5. Heat: Increased blood flow may leave the affected area warm to the touch.
Chronic inflammation can continue for months or years. It either has or may have links to various diseases, such as:
1. Diabetes
2. Cardiovascular disease (CVD)
3. Arthritis and other joint diseases
4. Allergies
5. Chronic obstructive pulmonary disease (COPD)
6. Psoriasis
7. Rheumatoid arthritis
Causes
Inflammation happens when a physical factor triggers an immune reaction. Inflammation does not necessarily mean that there is an infection, but an infection can cause inflammation.
Acute inflammation can result from:
1. Exposure to a substance, such as a bee sting or dust
2. An injury
3. An infection
When the body detects damage or pathogens, the immune system triggers a number of reactions:
1. Tissues accumulate plasma proteins, leading to a build-up of fluid those results in swelling.
2. The body releases neutrophils, a type of white blood cell, or leukocyte, which move toward the affected area. Leukocytes contain molecules that can help fight pathogens.
3. Signs of acute inflammation can appear within hours or days, depending on the cause. In some cases, they can rapidly become severe.
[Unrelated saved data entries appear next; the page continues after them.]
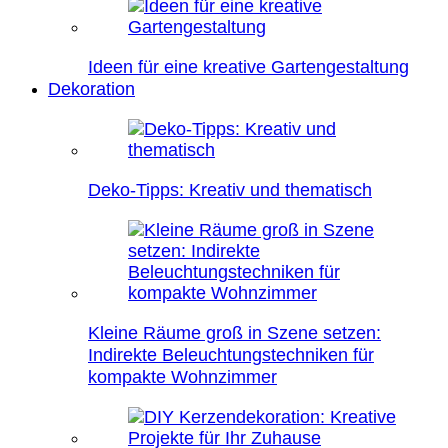
Ideen für eine kreative Gartengestaltung
Dekoration
Deko-Tipps: Kreativ und thematisch
Kleine Räume groß in Szene setzen:
Indirekte Beleuchtungstechniken für
kompakte Wohnzimmer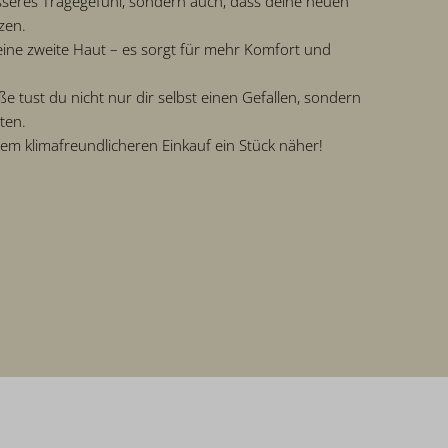
esseres Tragegefühl, sondern auch, dass deine neuen
zen.
e eine zweite Haut – es sorgt für mehr Komfort und
e tust du nicht nur dir selbst einen Gefallen, sondern
iten.
 klimafreundlicheren Einkauf ein Stück näher!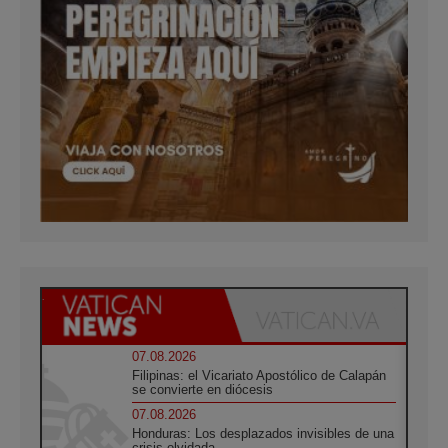
07.08.2026
Filipinas: el Vicariato Apostólico de Calapán
se convierte en diócesis
07.08.2026
Honduras: Los desplazados invisibles de una
crisis olvidada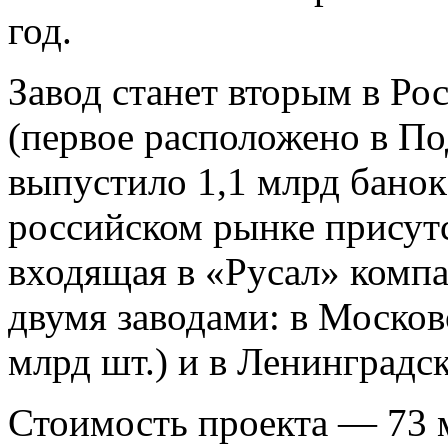
год.
Завод станет вторым в Р
(первое расположено в По
выпустило 1,1 млрд бано
российском рынке присутс
входящая в «Русал» компа
двумя заводами: в Москов
млрд шт.) и в Ленинградск
Стоимость проекта — 73 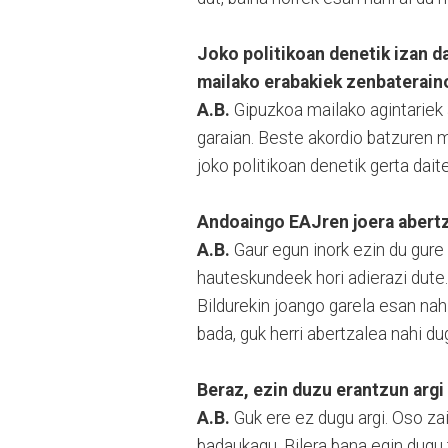
Joko politikoan denetik izan d
mailako erabakiek zenbaterain
A.B.
Gipuzkoa mailako agintariek
garaian. Beste akordio batzuren 
joko politikoan denetik gerta dait
Andoaingo EAJren joera abertza
A.B.
Gaur egun inork ezin du gure 
hauteskundeek hori adierazi dute
Bildurekin joango garela esan nah
bada, guk herri abertzalea nahi d
Beraz, ezin duzu erantzun argi
A.B.
Guk ere ez dugu argi. Oso zai
badaukagu. Bilera bana egin dugu 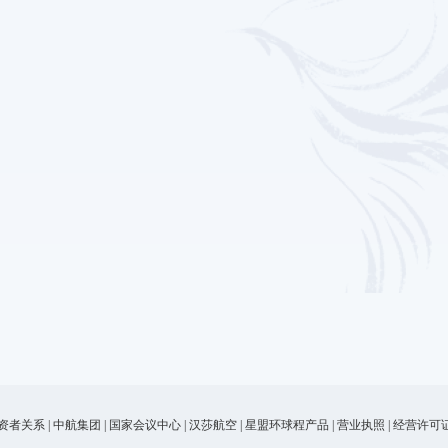
资者关系
|
中航集团
|
国家会议中心
|
汉莎航空
|
星盟环球程产品
|
营业执照
|
经营许可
How they develop and how long they last will depend on the cause, which part of the body they affect, and individual factors.
Some factors and infections that can lead to acute inflammation include:
1. Acute bronchitis, appendicitis and other illnesses ending in “-itis”
2. An ingrown toe nail
3. A sore throat from a cold or flu
4. Physical trauma or wound
Chronic inflammation
Chronic inflammation can develop if a person has:
1. Sensitivity: Inflammation happens when the body senses something that should not be there. Hypersensitivity to an external trigger can result in an allergy.
2. Exposure:Sometimes, long-term, low-level exposure to an irritant, such as an industrial chemical, can result in chronic inflammation.
3. Autoimmune disorders: The immune system mistakenly attacks normal healthy tissue, as in psoriasis.
4. Auto inflammatory diseases: A genetic factor affects the way the immune system works.
5. Persistent acute inflammation: In some cases, a person may not fully recover from acute inflammation. Sometimes, this can lead to chronic inflammation.
Factors that may increase the risk of chronic inflammation include:
1. Older age
2. Obesity
3. Diet rich in unhealthy fats and added sugar
4. Smoking
5. Low sex hormones
6. Stress
7. Sleep problems
Long-term diseases that doctors associate with inflammation include:
1. Asthma
2. Chronic peptic ulcer
3. Tuberculosis
4. Rheumatoid arthritis
5. Periodontitis
6. Ulcerative colitis and Crohn’s disease
7. Sinusitis
8. Active hepatitis
Inflammation plays a vital role in healing, but chronic inflammation may increase the risk of various diseases, including some cancers, rheumatoid arthritis, atherosclerosis, periodontitis, and hay fever.